We’re big data engineers working in the ESA (European Space Agency). After a technical meeting we’ve been tasked to create a pipeline with real-time data from ISS (International Space Station) involving a data lake creation for historical data and also a service which takes the higher altitude the satellite reaches for aerospacial researching purposes.
Our colleagues from ground control developed a service exposing an REST-API endpoint so that when we send a GET HTTP message, we get current information from the satellite.
After a thorough revision of the briefing, you and your team mates came up with the following service architecture:
The architecture is not very complicated, but it’s effective and scalable.
- We set up first a script in python which sets a loop that queries the ground control API service each .5 seconds. If the request is successful it produces a kafka message in the “iss” topic.
- Kafka cluster is simple now, is just a broker with a zookeeper together. We have only a only kafka instance, but it could scale up horizontally with more kafka servers.
- In the data lake, we have drawn two sections inside following the medallion architecture with just two stages. The first one is the bronze stage, in which we just parse the JSON data coming from the kafka broker and converting it to a spark table with Spark structured streaming API and storing it with deltalake connector.
- The second one is the gold stage in which we aggregate data using again Spark structured API, but this time consuming real time data stream from deltalake.
The kafka broker, zookeeper and the data access service are dockerized. It’s important to review carefully how this setup has been done. Feel free to checkout the docker-compose.yaml, and the data-source/src/main.py file to gain understanding of the environment behind the scenes.
Launch the docker environment opening a shell session on the root folder and type:
docker compose up -d
If you want to restart or tear down the environment just type:
docker compose down
To check the incoming messages in the “iss” topic, lets get into the kafka container and use the kafka-console-consumer utility to see the data flow.
docker exec -it kafka sh
And in the container session, type:
/bin/kafka-console-consumer --bootstrap-server localhost:9092 --topic iss
And you see the data flowing like that:
{"name": "iss", "id": 25544, "latitude": -48.947826322504, "longitude": 125.29514904266, "altitude": 433.83561822897, "velocity": 27538.217323796, "visibility": "daylight", "footprint": 4577.1935346024, "timestamp": 1714032708, "daynum": 2460425.8415278, "solar_lat": 13.394772525764, "solar_lon": 56.529414593886, "units": "kilometers"}
{"name": "iss", "id": 25544, "latitude": -48.969416507533, "longitude": 125.38312401158, "altitude": 433.84568019422, "velocity": 27538.194159784, "visibility": "daylight", "footprint": 4577.2437734697, "timestamp": 1714032709, "daynum": 2460425.8415394, "solar_lat": 13.394776271319, "solar_lon": 56.525247467118, "units": "kilometers"}
{"name": "iss", "id": 25544, "latitude": -49.012376588641, "longitude": 125.55931500715, "altitude": 433.86570018068, "velocity": 27538.148067913, "visibility": "daylight", "footprint": 4577.3437302068, "timestamp": 1714032711, "daynum": 2460425.8415625, "solar_lat": 13.394783762579, "solar_lon": 56.516913045926, "units": "kilometers"}
To exit this utility, just Ctrl+C
, and to exit the container session just type exit
Now we have or project up and running.
First, make sure that you have sbt and java 1.8 installed in your machine.
which sbt
And for java, we’ll use sdkman to check our java version.
sdk version
Let’s make sure, our java version is 1.8.
sdk current java
If it’s not the case, just:
sdk install java 8.0.412-amzn
dk default java 8.0.392-amzn
Now we’re going to launch or first spark job. Instead of working with spark-submit, we just work with sbt.
cd etl
sbt "runMain etsit.ging.etl.etl_bronze.EtlBronze"

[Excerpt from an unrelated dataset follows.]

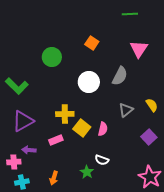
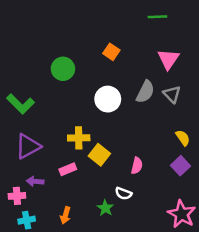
yellow semicircle: (152, 105) -> (183, 138), moved
gray triangle: (126, 110) -> (172, 94), moved, turned -35
pink semicircle: (103, 129) -> (137, 166), moved

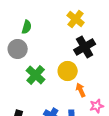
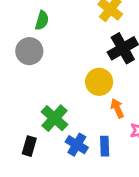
green cross: (36, 75) -> (54, 118), moved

If all works out properly, you should see a lot of logs of bootstraping spark services and after, a recurrent log trace of the mini batches produced by the spark streaming writestream in console.
You also will notice that a new folder called data
has been created in your root folder. Feel free to checkout what is inside, you’ll see there are a lot of parquet files and also the transaction logs.
If in the logs you see weird ERROR logs, WARN logs but the pipeline is still working, do not worry, those are related to checkpoint locations, or offset kafka caches, ect.
sbt "runMain etsit.ging.etl.etl_gold.EtlGold"
If all works out properly, you should see a lot of logs of bootstraping spark services and after, a recurrent log trace of the mini batches produced by the spark streaming writestream in console.
If in the logs you see weird ERROR logs, WARN logs but the pipeline is still working, do not worry, those are related to checkpoint locations, or offset kafka caches, ect.